The goal was a straightforward deployment on various cloud hardware platforms to test quality and performance there. The complete implementation is available on GitHub^[3]. Ansible was used for automated native deployment.

Test — Translation Quality

The following German reference sentence was used to evaluate translation quality:

“Sobald der Glasfaser-Ausbau abgeschlossen ist, erhalten Sie eine Mitteilung zum Schaltungstermin und eine Schnell-Start-Anleitung für die Einrichtung des Glasfaser-Anschlusses.”

DeepL produces the following translation:

“Once the fiber optic expansion is complete, you will receive a notification of the activation date and a quick start guide for setting up your fiber optic connection.”

This translation serves as the reference.

Test with nllb-200-distilled-600M

The smallest model was first run on a development machine via Docker. Performance was not a concern at this stage. The generated translation was:

“Once the glass-faser-Ausbau is closed, you receive a Mitteilung zum Schaltungstermin und eine Schnell-Start-Anleitung für die Einrichtung der Glasfaser-Anschlusses.”

Response of the small model

Test with nllb-200-distilled-1.3B

The medium model produced the following output:

“The Commission shall inform the Member States of the date of the entry into force of this Regulation.”

Test with nllb-200-distilled-3.3B

The largest model generated the following translation:

“Once the glass fibre installation is completed, you will receive a notice on the date of installation and a quick start guide for the installation of the glass fibre connections.”

Response of the large model

Translation Quality Conclusion

A comprehensive assessment is difficult after just a few tests. Nevertheless, it became clear that only the largest model is viable for production use. It was also notable that the models performed significantly more reliably when the source language was English. If translation is exclusively from English, the medium model might therefore be sufficient.

Test — Performance

Once the suitable model was identified, the next step was to determine under which hardware conditions productive operation is feasible. As a benchmark, it was assumed that translating the reference sentence should take no longer than two seconds. Additionally, the difference between a traditional CPU-based server and a GPU-based system was to be determined.

Test: Traditional Server

A Hetzner CX53 with 16 vCPUs and 32 GB RAM was used as the CPU server (cost: €17 per month).

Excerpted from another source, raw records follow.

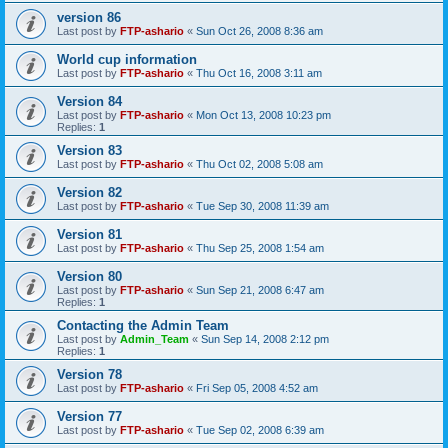
version 86
Last post by
FTP-ashario
«
Sun Oct 26, 2008 8:36 am
World cup information
Last post by
FTP-ashario
«
Thu Oct 16, 2008 3:11 am
Version 84
Last post by
FTP-ashario
«
Mon Oct 13, 2008 10:23 pm
Replies:
1
Version 83
Last post by
FTP-ashario
«
Thu Oct 02, 2008 5:08 am
Version 82
Last post by
FTP-ashario
«
Tue Sep 30, 2008 11:39 am
Version 81
Last post by
FTP-ashario
«
Thu Sep 25, 2008 1:54 am
Version 80
Last post by
FTP-ashario
«
Sun Sep 21, 2008 6:47 am
Replies:
1
Contacting the Admin Team
Last post by
Admin_Team
«
Sun Sep 14, 2008 2:12 pm
Replies:
1
Version 78
Last post by
FTP-ashario
«
Fri Sep 05, 2008 4:52 am
Version 77
Last post by
FTP-ashario
«
Tue Sep 02, 2008 6:39 am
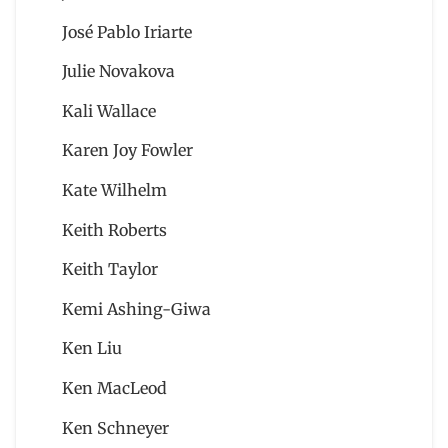
José Pablo Iriarte
Julie Novakova
Kali Wallace
Karen Joy Fowler
Kate Wilhelm
Keith Roberts
Keith Taylor
Kemi Ashing-Giwa
Ken Liu
Ken MacLeod
Ken Schneyer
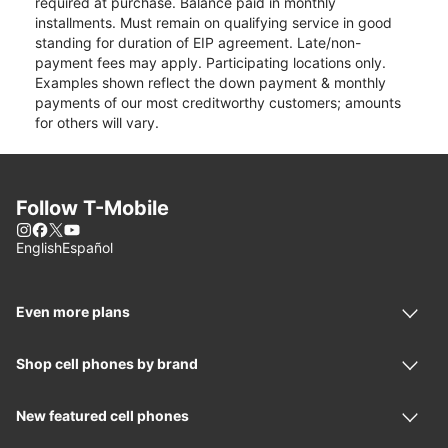
required at purchase. Balance paid in monthly
installments. Must remain on qualifying service in good
standing for duration of EIP agreement. Late/non-
payment fees may apply. Participating locations only.
Examples shown reflect the down payment & monthly
payments of our most creditworthy customers; amounts
for others will vary.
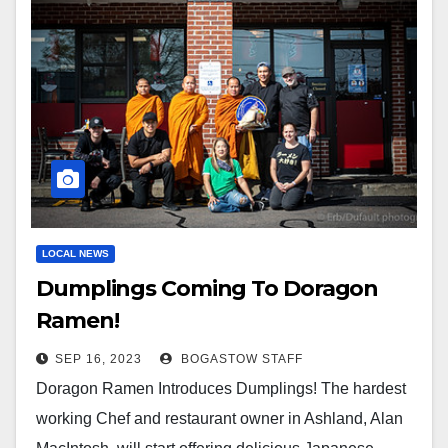
LOCAL NEWS
Dumplings Coming To Doragon
Ramen!
SEP 16, 2023
BOGASTOW STAFF
Doragon Ramen Introduces Dumplings! The hardest
working Chef and restaurant owner in Ashland, Alan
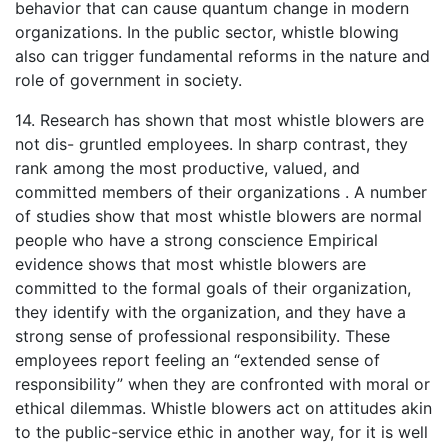
behavior that can cause quantum change in modern
organizations. In the public sector, whistle blowing
also can trigger fundamental reforms in the nature and
role of government in society.
14. Research has shown that most whistle blowers are
not dis- gruntled employees. In sharp contrast, they
rank among the most productive, valued, and
committed members of their organizations . A number
of studies show that most whistle blowers are normal
people who have a strong conscience Empirical
evidence shows that most whistle blowers are
committed to the formal goals of their organization,
they identify with the organization, and they have a
strong sense of professional responsibility. These
employees report feeling an “extended sense of
responsibility” when they are confronted with moral or
ethical dilemmas. Whistle blowers act on attitudes akin
to the public-service ethic in another way, for it is well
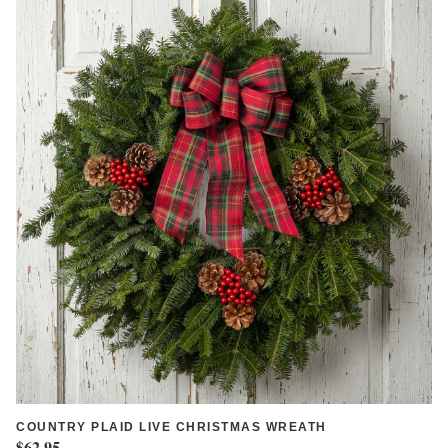
COUNTRY PLAID LIVE CHRISTMAS WREATH
$62.95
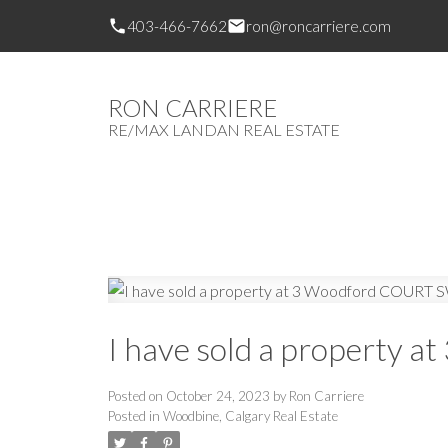
403-466-7662
ron@roncarriere.com
RON CARRIERE
RE/MAX LANDAN REAL ESTATE
I have sold a property 
Posted on
October 24, 2023
by
Ron Carriere
Posted in
Woodbine, Calgary Real Estate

Response time: 12.93 seconds

Test: GPU Server

An Amazon g4dn.large with 16 GB GPU RAM (Nvidia) was used as the GPU server. The cost is €0.67 per hour, roughly €500 per month.

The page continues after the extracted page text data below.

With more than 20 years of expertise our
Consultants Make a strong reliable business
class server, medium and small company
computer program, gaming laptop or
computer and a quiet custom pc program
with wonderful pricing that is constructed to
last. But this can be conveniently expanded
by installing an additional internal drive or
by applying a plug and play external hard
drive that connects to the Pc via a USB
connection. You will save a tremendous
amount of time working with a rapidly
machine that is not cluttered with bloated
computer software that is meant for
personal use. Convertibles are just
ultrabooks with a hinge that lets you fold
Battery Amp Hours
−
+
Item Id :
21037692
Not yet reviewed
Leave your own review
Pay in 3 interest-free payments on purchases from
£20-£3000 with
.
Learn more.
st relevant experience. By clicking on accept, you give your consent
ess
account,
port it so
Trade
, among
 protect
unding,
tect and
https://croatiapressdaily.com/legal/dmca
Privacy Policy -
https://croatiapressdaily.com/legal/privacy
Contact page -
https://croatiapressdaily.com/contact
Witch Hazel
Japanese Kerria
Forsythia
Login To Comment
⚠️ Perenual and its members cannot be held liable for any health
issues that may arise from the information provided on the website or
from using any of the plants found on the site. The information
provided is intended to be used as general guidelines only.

Response time: 1.31 seconds — GPU memory usage: approx. 13 GB

Performance Conclusion

The difference between the two systems was significantly larger than expected. Even without deep knowledge of the internal workings of LLMs, it is clear that productive operation is practically only feasible with GPU-based hardware. Costs on AWS are currently high, but cheaper alternatives exist — for example at Hetzner^[4]. The achieved response time is fundamentally suitable for production use. Parallel requests had no significant impact on latency in the tests.

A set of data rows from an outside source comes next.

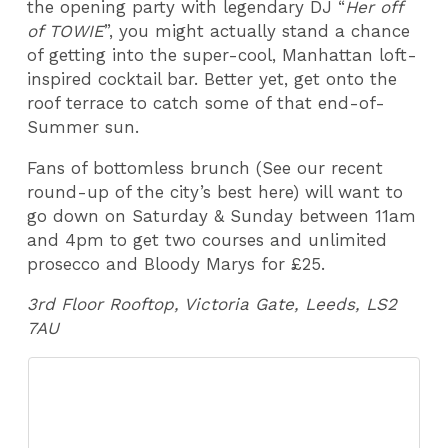
the opening party with legendary DJ “
Her off
of TOWIE
”, you might actually stand a chance
of getting into the super-cool, Manhattan loft-
inspired cocktail bar. Better yet, get onto the
roof terrace to catch some of that end-of-
Summer sun.
Fans of bottomless brunch (See our recent
round-up of the city’s best here) will want to
go down on Saturday & Sunday between 11am
and 4pm to get two courses and unlimited
prosecco and Bloody Marys for £25.
3rd Floor Rooftop, Victoria Gate, Leeds, LS2
7AU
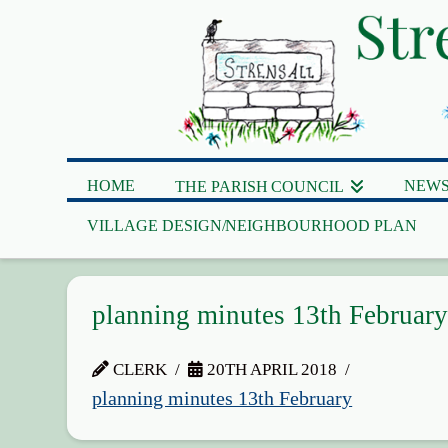
HOME
NEWS
THE PARISH COUNCIL
VILLAGE DESIGN/NEIGHBOURHOOD PLAN
planning minutes 13th Februar
CLERK
20TH APRIL 2018
planning minutes 13th February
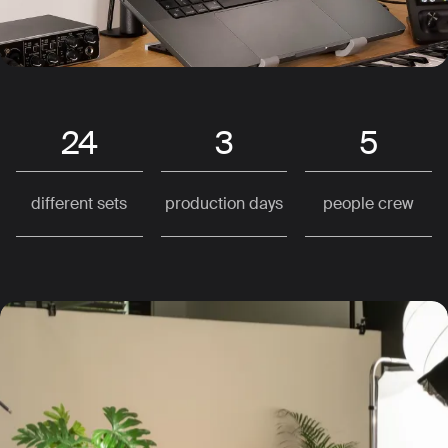
24
3
5
different sets
production days
people crew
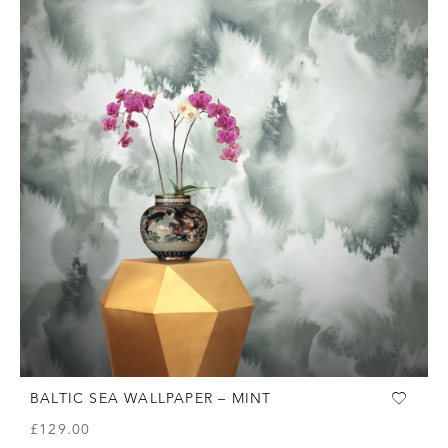
BALTIC SEA WALLPAPER – MINT
£
129.00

nvidia-smi output showing GPU memory usage

Overall Conclusion

This evaluation clearly demonstrates that it is possible to self-host AI-based services like machine translation using freely available models and modern hardware — with reasonable effort and competitive quality. While the ongoing costs for GPU-based systems are still relatively high, falling prices and increasing efficiency can be expected as adoption grows and technology advances. Moreover, more affordable hosting alternatives beyond the major cloud providers already exist today.

Especially in heavily regulated industries — such as finance, healthcare, or the public sector — a self-hosted AI service can offer significant advantages:

Data sovereignty is fully preserved, as no sensitive information leaves external systems.
Compliance requirements are easier to meet, since infrastructure and data flows are fully controllable.
Performance and scalability can be precisely tailored to your own needs.
Competitive advantages emerge when you can offer services that are not only cheaper but also more secure and flexible than commercial alternatives.